I think we can make it easier.
> > __u8 data[];
> > };
> >
> > comments from Alex William: is it more suitable to add a new flag bit on
> > vfio_device_svm(a structure defined in patch 5 of this patchset), the data
> > structure is so similar.
> >
> > Personally, I'm ok with it. Pls let me know your thoughts. However, the
> > precondition is we accept the whole definition in this email. If not, the
> > vfio_iommu_tlb_invalidate would be defined differently.
>
> With this proposal sharing the structure makes sense. As I understand it
> we're keeping the VFIO_IOMMU_TLB_INVALIDATE ioctl? In which case adding a
> flag bit would be redundant.
yes, it seems to be strange if we share vfio_device_svm structure but use
a separate IOCTL cmd. Maybe it's more reasonable to share IOCTL cmd and just
add a new flag. Then all the svm related operations share the IOCTL. However,
need to check if there would be any non-svm related iommu tlb invalidation.
Then vfio_device_svm should be renamed to be non-svm specific.
>
> > 2. Define a structure in include/uapi/linux/iommu.h(newly added header file)
> >
> > struct iommu_tlb_invalidate {
> > __u32 scope;
> > /* pasid-selective invalidation described by @pasid */
> > #define IOMMU_INVALIDATE_PASID (1 << 0)
> > /* address-selevtive invalidation described by (@vaddr, @size) */
> > #define IOMMU_INVALIDATE_VADDR (1 << 1)
> > __u32 flags;
> > /* targets non-pasid mappings, @pasid is not valid */
> > #define IOMMU_INVALIDATE_NO_PASID (1 << 0)
>
> Although it was my proposal, I don't like this flag. In ARM SMMU, we're
> using a special mode where PASID 0 is reserved and any traffic without
> PASID uses entry 0 of the PASID table. So I proposed the "NO_PASID" flag
> to invalidate that special context explicitly.
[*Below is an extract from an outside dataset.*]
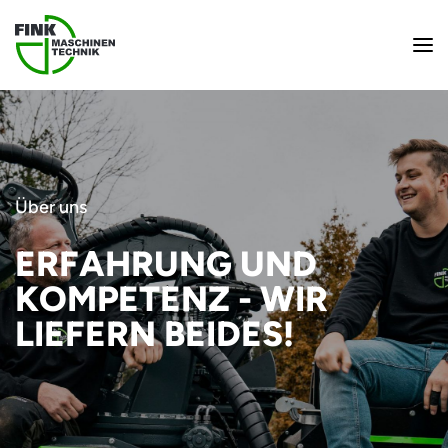
Über uns
ERFAHRUNG UND
KOMPETENZ - WIR
LIEFERN BEIDES!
But this means that
> invalidation packet targeted at that context will have "scope = PASID" and
> "flags = NO_PASID", which is utterly confusing.
>
> I now think that we should get rid of the IOMMU_INVALIDATE_NO_PASID flag
> and just use PASID 0 to invalidate this context on ARM. I don't think
> other architectures would use the NO_PASID flag anyway, but might be mistaken.
I may suggest to keep it so far. On VT-d, we may pass some data in opaque, so
we may work without it. But if other vendor want to issue non-PASID tagged
cache, then may encounter problem.
> > /* indicating that the pIOMMU doesn't need to invalidate
> > all intermediate tables cached as part of the PTE for
> > vaddr, only the last-level entry (pte). This is a hint. */
> > #define IOMMU_INVALIDATE_VADDR_LEAF (1 << 1)
> > __u32 pasid;
> > __u64 vaddr;
> > __u64 size;
> > __u8 data[];
> > };
> >
> > For this part, the scope and flags are basically aligned with your previous
> > email. I renamed the prefix to be "IOMMU_". In my opinion, the scope and flags
> > would be filled by vIOMMU emulator and be parsed by underlying iommu driver,
> > it is much more suitable to be defined in a uapi header file.
>
> I tend to agree, defining a single structure in a new IOMMU UAPI file is
> better than having identical structures both in uapi/linux/vfio.h and
> linux/iommu.h. This way we avoid VFIO having to copy the same structure
> field by field. Arch-specific structures that go in
> iommu_tlb_invalidate.data also ought to be defined in uapi/linux/iommu.h
yes, it is.
> > Besides the reason above, I don't want VFIO engae too much on the data parsing.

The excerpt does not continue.